= Mass media impact on spatial perception =

Mass media influences spatial perception through journalistic cartography and spatial bias in news coverage.

==Role of journalism==
Journalism plays a crucial role in providing the general public with information about places and geography. Mass media, which includes television, newspapers, magazines, and radio, significantly shapes perceptions of locations. However, mass media has been criticized for its limited iconography, which constructs generic locations that offer a restricted and distorted worldview. The lack of geographical balance in news coverage may limit spatial knowledge, with US media often focusing on a narrow range of nations and regions for international news.

==Geographic components==
When news has an important geographic component, journalism concerns itself with the location of the information.
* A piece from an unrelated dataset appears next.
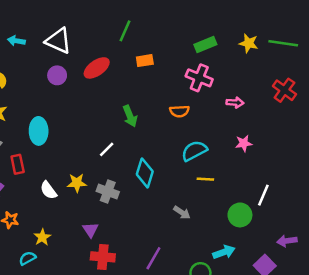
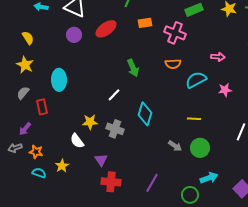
pink cross: (199, 78) -> (175, 33), moved
cyan semicircle: (194, 151) -> (196, 80), moved
white semicircle: (48, 190) -> (77, 141), moved
green circle: (240, 215) -> (200, 148), moved
cyan semicircle: (27, 258) -> (39, 173), moved, turned 48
Maps are an efficient means of showing location and describing geographic relationships. Mass media may use maps to illustrate spatially distributed data, such as election results, acid rain distribution, radon contamination, weather forecasts, traffic, or travel routes. Maps can also depict stories about battles, geopolitical strategies, or environmental threats. Critics argue that journalistic cartography suffers from deficiencies and constraints due to the lack of formal cartographic training among graphic artists who produce these maps.

==Spatial bias==
Geographers have explored spatial bias in news reporting. The spatial pattern of news is influenced by journalistic norms, such as national coverage, national interest, geographic stereotypes, and accessibility to news events. Live reporting requires spatial proximity, event proximity, and broadcast proximity. Capitals, major financial centres, and politically unstable places are often geographically stereotyped and considered newsworthy. Economic ties and social distance also play significant roles in news coverage.